> _Directions_
Take the data below and extract the lines from the one with "Přední světla Aston Martin Vantage (96, 14)" to the one with "Lemy blatníků (61, 279)", inclusive, exactly as written.

Saved data entries
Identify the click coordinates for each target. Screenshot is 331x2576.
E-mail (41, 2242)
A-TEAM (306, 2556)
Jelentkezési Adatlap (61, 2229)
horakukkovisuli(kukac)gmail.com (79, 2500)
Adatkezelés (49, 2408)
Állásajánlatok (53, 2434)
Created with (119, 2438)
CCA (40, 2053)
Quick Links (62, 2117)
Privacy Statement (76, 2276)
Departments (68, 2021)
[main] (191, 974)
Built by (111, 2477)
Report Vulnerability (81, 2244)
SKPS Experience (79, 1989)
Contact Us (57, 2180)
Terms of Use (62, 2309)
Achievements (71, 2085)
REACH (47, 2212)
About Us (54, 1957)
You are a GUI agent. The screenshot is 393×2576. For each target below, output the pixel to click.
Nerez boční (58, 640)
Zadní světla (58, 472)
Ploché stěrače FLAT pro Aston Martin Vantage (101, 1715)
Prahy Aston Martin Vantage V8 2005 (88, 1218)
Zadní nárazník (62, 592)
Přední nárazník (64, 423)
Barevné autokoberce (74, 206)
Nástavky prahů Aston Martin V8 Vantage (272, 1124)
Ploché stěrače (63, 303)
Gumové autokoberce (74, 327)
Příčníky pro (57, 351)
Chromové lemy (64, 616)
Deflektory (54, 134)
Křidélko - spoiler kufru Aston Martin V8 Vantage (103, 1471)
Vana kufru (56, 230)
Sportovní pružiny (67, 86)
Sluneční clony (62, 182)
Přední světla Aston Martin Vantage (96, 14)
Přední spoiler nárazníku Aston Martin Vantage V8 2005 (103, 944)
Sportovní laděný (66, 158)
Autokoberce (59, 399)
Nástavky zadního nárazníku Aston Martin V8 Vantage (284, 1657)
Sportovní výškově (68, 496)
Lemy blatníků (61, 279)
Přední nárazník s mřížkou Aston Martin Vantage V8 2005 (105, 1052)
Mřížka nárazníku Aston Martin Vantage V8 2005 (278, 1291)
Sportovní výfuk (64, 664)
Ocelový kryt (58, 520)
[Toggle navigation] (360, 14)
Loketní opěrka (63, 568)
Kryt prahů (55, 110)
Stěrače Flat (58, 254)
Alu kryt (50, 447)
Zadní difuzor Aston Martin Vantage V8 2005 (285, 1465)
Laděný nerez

> _Exercise answer_
Přední světla Aston Martin Vantage (96, 14)
Přední spoiler nárazníku Aston Martin Vantage V8 2005 (103, 944)
Sportovní laděný (66, 158)
Autokoberce (59, 399)
Nástavky zadního nárazníku Aston Martin V8 Vantage (284, 1657)
Sportovní výškově (68, 496)
Lemy blatníků (61, 279)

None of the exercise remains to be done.